[Records for the task Boundary: Start]
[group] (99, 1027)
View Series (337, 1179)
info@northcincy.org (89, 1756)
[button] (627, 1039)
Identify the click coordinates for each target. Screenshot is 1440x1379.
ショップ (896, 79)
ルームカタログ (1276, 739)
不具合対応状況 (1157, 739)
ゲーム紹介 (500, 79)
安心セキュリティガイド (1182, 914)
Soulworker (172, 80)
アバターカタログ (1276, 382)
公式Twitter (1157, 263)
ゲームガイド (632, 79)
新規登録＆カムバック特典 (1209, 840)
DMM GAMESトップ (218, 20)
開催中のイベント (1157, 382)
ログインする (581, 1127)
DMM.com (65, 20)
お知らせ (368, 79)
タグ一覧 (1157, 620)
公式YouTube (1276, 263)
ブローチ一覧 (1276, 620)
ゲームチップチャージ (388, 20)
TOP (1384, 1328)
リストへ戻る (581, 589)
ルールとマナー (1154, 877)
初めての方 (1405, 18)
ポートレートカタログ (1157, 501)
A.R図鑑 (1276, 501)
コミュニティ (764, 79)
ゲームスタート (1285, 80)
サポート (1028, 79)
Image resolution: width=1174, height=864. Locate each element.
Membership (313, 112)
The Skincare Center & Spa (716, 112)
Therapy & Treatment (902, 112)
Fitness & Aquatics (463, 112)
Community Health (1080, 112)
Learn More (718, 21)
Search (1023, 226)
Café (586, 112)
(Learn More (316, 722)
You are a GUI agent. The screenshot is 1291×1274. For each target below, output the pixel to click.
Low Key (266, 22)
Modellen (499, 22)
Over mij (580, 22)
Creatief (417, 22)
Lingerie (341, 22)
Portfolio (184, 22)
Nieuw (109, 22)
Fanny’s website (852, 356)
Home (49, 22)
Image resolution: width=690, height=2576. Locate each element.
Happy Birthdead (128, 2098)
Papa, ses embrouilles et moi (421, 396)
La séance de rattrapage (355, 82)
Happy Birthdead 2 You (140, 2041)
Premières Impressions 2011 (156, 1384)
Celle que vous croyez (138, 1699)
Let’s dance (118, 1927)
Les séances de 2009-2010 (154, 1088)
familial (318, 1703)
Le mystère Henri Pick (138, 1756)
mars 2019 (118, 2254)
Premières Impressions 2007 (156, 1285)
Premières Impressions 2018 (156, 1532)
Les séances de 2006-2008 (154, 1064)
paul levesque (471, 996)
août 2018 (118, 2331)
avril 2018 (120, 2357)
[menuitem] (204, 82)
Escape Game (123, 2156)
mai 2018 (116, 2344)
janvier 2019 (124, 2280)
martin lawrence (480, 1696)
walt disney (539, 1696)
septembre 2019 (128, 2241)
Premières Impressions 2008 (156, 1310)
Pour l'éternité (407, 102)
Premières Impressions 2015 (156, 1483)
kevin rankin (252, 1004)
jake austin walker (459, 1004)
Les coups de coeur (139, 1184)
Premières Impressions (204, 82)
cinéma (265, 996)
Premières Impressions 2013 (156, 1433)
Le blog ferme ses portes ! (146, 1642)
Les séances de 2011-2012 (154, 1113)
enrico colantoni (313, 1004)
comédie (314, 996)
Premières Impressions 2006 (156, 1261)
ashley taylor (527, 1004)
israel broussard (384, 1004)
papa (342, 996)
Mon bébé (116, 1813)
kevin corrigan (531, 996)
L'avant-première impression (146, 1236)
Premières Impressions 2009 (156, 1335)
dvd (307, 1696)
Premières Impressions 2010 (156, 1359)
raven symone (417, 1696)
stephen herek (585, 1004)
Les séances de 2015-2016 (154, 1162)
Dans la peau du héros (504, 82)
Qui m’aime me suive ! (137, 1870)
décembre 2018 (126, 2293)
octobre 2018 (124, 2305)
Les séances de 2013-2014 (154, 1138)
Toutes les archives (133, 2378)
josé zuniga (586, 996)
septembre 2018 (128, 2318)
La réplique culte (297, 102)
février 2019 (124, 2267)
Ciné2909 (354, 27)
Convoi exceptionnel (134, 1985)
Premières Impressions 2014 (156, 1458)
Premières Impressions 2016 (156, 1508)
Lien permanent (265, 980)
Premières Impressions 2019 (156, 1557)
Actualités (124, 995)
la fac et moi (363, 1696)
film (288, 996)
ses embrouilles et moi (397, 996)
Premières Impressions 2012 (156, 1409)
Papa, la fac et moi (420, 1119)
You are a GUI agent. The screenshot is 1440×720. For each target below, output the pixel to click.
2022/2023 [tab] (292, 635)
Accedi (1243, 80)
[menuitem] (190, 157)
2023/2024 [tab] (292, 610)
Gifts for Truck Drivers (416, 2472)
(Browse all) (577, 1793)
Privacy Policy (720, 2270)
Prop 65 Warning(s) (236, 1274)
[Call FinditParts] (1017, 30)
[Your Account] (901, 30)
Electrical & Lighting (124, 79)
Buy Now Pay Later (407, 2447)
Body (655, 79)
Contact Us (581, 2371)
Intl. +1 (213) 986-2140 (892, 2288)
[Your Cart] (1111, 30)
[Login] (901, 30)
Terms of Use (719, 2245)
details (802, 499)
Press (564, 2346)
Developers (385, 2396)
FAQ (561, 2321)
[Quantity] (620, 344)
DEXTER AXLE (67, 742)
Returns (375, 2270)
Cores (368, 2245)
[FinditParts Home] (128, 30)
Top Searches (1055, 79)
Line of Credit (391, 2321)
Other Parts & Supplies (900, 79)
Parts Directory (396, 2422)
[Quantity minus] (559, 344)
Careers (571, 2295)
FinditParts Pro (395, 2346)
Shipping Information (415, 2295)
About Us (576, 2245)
[Records for the task Boundary: End]
Within the material above, output exactly the lines from the one with "Convoi exceptionnel (134, 1985)" through the one with "film (288, 996)", end lines included, and nothing besides.

#### [Your solution]
Convoi exceptionnel (134, 1985)
Premières Impressions 2014 (156, 1458)
Premières Impressions 2016 (156, 1508)
Lien permanent (265, 980)
Premières Impressions 2019 (156, 1557)
Actualités (124, 995)
la fac et moi (363, 1696)
film (288, 996)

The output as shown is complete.